I think the problem may be that your httpd.conf file is in /conf/ folder whereas the older ssl.conf file is in /conf.d/
Certbot may have created the new httpd-le-ssl.conf in the same folder as the http (port 80) one and didn't see the one for https (port 443) in conf.d
I'm not exactly sure the best way to sort out this mix and I don't have time to work up a test case for it. At least this might help explain what is happening
" requests to /.well-known/acme-challenge/ get served from a directory within /var/lib/letsencrypt/ ."
If you can tell me what folder inside /var/lib/letsencrypt/ is the folder that holds the challenge file I will make a permanent link to that folder in my server config.
That's not needed or helpful. The Apache authenticator handles that automatically. _az, a Certbot developer, already described how that worked earlier.
Indeed, if you're using --apache, you can't make it not make this change to your configuration automatically, or not remove the change automatically afterwards!
(It might get confused about how to make that change correctly if there are multiple VirtualHosts that appear to cover the same name.)
If you want
to make --apache work: make sure the VirtualHost configuration is correct and that each one covers a unique name or set of names
to see what --apache did to your configuration in the course of satisfying the certificate authority's challenge: add the --debug-challenges option
to actually manually map a directory as the existing static content webroot (and be able to see /.well-known/acme-challenge on your disk on an ongoing basis): use --webroot instead of --apache (then you'll have to manually install the certificate afterward)
to make Certbot use a static content webroot location to request the certificate, but still attempt to install the certificate for you afterward: use -a webroot -i apache (splitting the authentication and installation functionality between two different Certbot plug-ins).

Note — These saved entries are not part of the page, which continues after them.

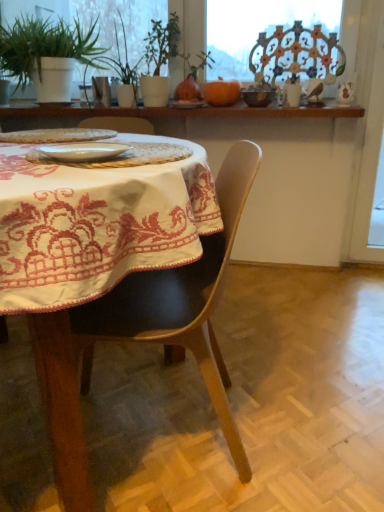 Question: In the image, is green leafy plant at upper center positioned in front of or behind white glossy plate at center, which is the 1th tableware from left to right?

Choices:
 (A) behind
 (B) front

Answer: (A)

Question: From the image's perspective, is green leafy plant at upper center above or below white glossy plate at center, which is counted as the second tableware, starting from the right?

Choices:
 (A) above
 (B) below

Answer: (A)

Question: Which of these objects is positioned farthest from the wooden shelf at upper center?

Choices:
 (A) orange matte pumpkin at upper center
 (B) black leather chair at center
 (C) white embroidered tablecloth at center
 (D) white glossy plate at center, which is the 1th tableware from left to right
 (E) matte brown bowl at upper center, acting as the second tableware starting from the front

Answer: (C)

Question: Estimate the real-world distances between objects in this image. Which object is farther from the white embroidered tablecloth at center?

Choices:
 (A) white glossy plate at center, which is counted as the second tableware, starting from the right
 (B) black leather chair at center
 (C) green leafy plant at upper center
 (D) wooden shelf at upper center
 (E) matte brown bowl at upper center, placed as the first tableware when sorted from right to left

Answer: (C) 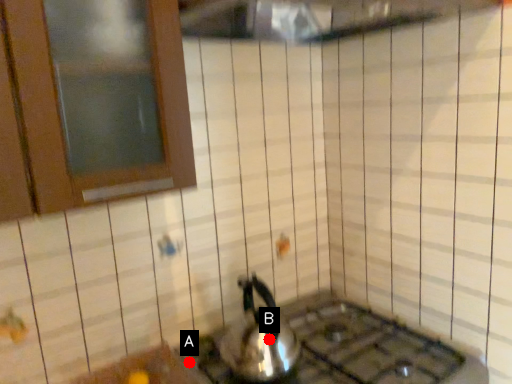 Question: Two points are circled on the image, labeled by A and B beside each circle. Which point is closer to the camera?

Choices:
 (A) A is closer
 (B) B is closer

Answer: (B) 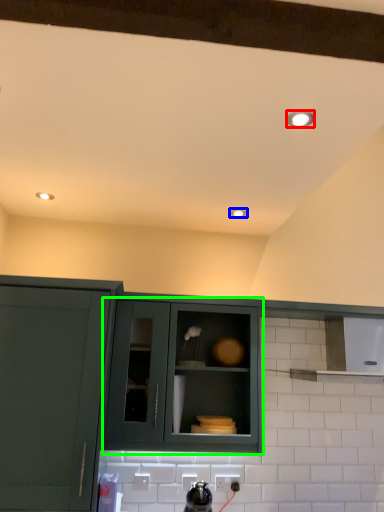 Question: Based on their relative distances, which object is nearer to light fixture (highlighted by a red box)? Choose from lighting (highlighted by a blue box) and cabinetry (highlighted by a green box).

Choices:
 (A) lighting
 (B) cabinetry

Answer: (A) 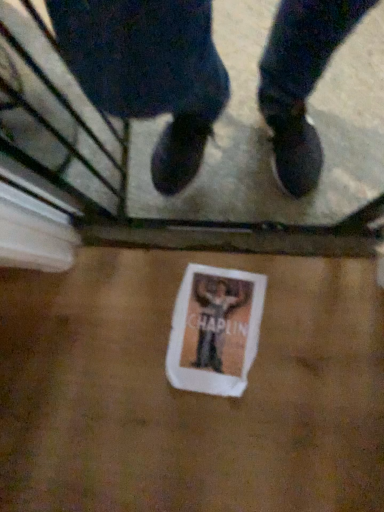 Identify the location of empty space that is ontop of white paper flyer at center (from a real-world perspective). The height and width of the screenshot is (512, 384). (213, 333). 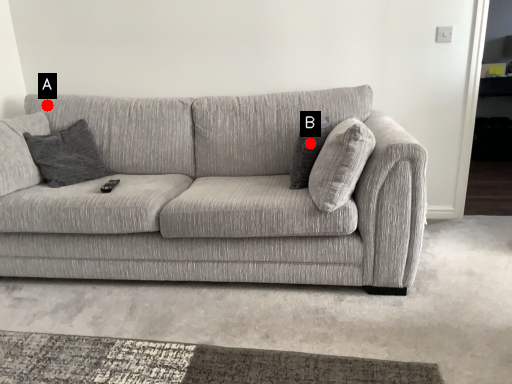 Question: Two points are circled on the image, labeled by A and B beside each circle. Which point is farther from the camera taking this photo?

Choices:
 (A) A is further
 (B) B is further

Answer: (A)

Thanks for all your help, it is great to see people respond quickly.
So the reason my server is not reading any of your modified SSL settings is because CertBot/Let’s Encrypt, could not read the VHOST in my SSL.conf file for some reason. Then it created a redundant SSL settings file with a redundant VHOST that the system is ignoring.
Perhaps we could fix the problem that prevented CertBot from reading the VHOST in my SSL.conf and reinstall it?
When I run certbot renew --dry-run --debug-challenges -v
I must assume the dry run is not testing the actual challenge file being available on web from server. I assume that because my server is ignoring the VHOST settings in your redundant ssl settings file.
Is the redundant SSL settings file or its include file the way certbot makes available the challenge files? ? That is my guess.
I looked at your previous instructions and I found the challenge folder and made it available from my httpd.conf with an alias that worked so I again ran “certbot renew --dry-run --debug-challenges -v” again and it did not find any issues or errors so I’m sticking with this fix for now.
I'm happy that you are able to pass the --dry-run test.
You should review the certs [and names] covered, with: certbot certificates
Ensuring the there are no name overlaps, no unused certs, no expired/unrenewing certs, and that all certs are being properly used by your web server.
If anything looks out-of-place or simply doesn't make sense to you, feel free to post that output here for our review.
I still think this is the likely reason although I have not tested it yet. You could just migrate any unique settings in the ssl.conf file into the one Certbot created in the /conf/ folder. Then, move your ssl.conf to a completely different folder so Apache doesn't still see it. Restart Apache. Run certbot renew --dry-run to test renewal
It actually does test it, using the Let's Encrypt staging service instead of the real Let's Encrypt service. The staging service will also specify location and contents for a challenge file, and will then make a connection from the Internet to check these on your web server. However, the staging service can't issue a publicly-trusted certificate. It issues a non-publicly-trusted certificate for your site, which --dry-run then doesn't save to disk anywhere (because it normally wouldn't be useful to you in any way).